Connect with us

Pemerintahan

Kendalikan Inflasi, Pemkot Malang Gelar Operasi Pasar

Diterbitkan

,

IMG 20220927 081929
Pemkot Malang kembali mengadakan operasi pasar dalam rangka pengendalian inflasi daerah. (foto istimewa)

 

KABARMALANG.COM – Pemkot Malang kembali mengadakan operasi pasar dalam rangka pengendalian inflasi daerah.

Kali ini, di selenggarakan di Kecamatan Kedungkandang, tepatnya di GOR Ken Arok.

Wali Kota Malang, Drs. H. Sutiaji datang meninjau langsung jalannya operasi pasar ini, Rabu (14/9/2022).

Sutiaji mengungkapkan bahwa Pemkot Malang selalu berupaya untuk mengendalikan inflasi.

“Begitu BBM naik, maka seluruh komponennya itu naik. Maka hari ini, kita kerja sama dengan seuruh stakeholder, seperti Bulog, Perumda Tunas, RNI, dan BI,” ujar Sutiaji.

Ada subsidi dari BI, lanjut Sutiaji, sehingga harga bisa tetap terjangkau, harapannya daya beli masyarakat tetap. Mudah-mudahan ini bisa membantu saudara kita yang kondisinya sedang kena dampak kenaikan BBM.

“Rencana kita laksanakan satu minggu dua kali, keliling ke lima kecamatan sampai Desember 2022,” tutur Sutiaji yang di dampingi Kepala Bagian Perekonomian, Infrastruktur dan Sumber Daya Alam, Yayuk Hermiati.

Lebih lanjut, Sutiaji menyampaikan pendapatnya bahwa operasi pasar merupakan bentuk mitigasi dengan pendekatan konvensional yang sebetulnya sudah tidak begitu efektif.

Pihaknya, telah menyampaikan kepada pemerintah pusat untuk melakukan kontrol harga.

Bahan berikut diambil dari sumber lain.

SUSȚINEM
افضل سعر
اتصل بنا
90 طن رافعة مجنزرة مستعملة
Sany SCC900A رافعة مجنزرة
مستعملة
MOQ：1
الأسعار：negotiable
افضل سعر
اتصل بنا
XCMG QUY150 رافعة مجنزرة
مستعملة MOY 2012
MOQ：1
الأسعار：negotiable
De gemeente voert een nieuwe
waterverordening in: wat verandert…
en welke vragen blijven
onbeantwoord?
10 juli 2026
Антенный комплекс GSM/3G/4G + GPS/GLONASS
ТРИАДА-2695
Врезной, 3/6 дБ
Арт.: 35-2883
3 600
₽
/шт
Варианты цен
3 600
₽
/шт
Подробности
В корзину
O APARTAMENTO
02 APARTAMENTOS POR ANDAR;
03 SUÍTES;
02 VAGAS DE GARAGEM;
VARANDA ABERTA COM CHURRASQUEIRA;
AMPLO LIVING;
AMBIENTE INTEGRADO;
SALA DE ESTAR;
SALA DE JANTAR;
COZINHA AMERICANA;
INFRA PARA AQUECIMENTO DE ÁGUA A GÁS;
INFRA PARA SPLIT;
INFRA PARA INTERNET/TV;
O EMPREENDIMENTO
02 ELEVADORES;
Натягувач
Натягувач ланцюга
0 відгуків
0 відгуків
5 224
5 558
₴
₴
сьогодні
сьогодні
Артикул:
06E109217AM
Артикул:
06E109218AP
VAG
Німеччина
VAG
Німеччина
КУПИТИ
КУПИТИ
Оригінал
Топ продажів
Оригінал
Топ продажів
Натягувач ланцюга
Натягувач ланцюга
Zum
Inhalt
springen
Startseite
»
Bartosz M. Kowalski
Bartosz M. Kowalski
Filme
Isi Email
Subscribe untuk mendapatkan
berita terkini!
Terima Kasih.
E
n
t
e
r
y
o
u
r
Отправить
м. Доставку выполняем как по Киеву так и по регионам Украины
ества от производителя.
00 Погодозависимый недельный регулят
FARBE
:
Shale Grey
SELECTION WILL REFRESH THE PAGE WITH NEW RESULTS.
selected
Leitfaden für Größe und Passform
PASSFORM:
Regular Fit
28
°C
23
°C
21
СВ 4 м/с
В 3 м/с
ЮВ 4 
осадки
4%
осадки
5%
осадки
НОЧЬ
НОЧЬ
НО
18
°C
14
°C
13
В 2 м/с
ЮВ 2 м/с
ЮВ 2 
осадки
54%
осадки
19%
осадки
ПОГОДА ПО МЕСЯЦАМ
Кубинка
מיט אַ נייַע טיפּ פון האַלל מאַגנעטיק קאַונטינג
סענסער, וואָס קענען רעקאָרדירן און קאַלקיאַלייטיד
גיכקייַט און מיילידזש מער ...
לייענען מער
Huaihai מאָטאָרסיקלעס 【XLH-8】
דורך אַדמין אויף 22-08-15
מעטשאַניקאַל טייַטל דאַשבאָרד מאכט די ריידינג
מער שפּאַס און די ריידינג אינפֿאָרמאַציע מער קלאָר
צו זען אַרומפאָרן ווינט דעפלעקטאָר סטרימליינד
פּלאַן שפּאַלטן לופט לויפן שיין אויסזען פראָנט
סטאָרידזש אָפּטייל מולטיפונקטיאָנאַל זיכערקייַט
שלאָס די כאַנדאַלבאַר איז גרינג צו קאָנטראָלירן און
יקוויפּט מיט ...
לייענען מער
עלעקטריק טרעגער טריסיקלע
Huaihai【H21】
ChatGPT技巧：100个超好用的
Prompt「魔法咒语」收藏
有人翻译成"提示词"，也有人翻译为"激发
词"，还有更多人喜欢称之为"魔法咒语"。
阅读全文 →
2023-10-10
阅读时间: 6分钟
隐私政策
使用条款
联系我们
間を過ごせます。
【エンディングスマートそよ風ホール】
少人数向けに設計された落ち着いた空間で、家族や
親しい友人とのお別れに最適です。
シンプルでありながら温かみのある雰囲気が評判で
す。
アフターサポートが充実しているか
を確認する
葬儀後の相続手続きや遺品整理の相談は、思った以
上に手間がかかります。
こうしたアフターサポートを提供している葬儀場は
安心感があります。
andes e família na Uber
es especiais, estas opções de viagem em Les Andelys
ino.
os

Dengan demikian, di harapkan tidak ada pelaku usaha yang memainkan harga. Di samping itu, menurut pemikirannya, Bantuan Langsung Tunai (BLT) lebih baik di gunakan untuk subsidi pasar.

“Bulog dalam hal ini di kuatkan, sembilan bahan pokok di kelola oleh Bulog semuanya. Jadi harga beras di kendalikan negara, harga ayam, telur, minyak di kendalikan oleh negara semua,” ucapnya.

Seperti minyak, harganya di tentukan, itu artinya pemerintah memang memberi subsidi pada perusahaan sehingga di jual di pasar harganya tetap terjangkau.

“Tapi saat mengambil di petani, di produsen tetap harga normal. Sehingga kesejahteraan produsen, dalam hal ini adalah petani tetap tinggi,” terangnya.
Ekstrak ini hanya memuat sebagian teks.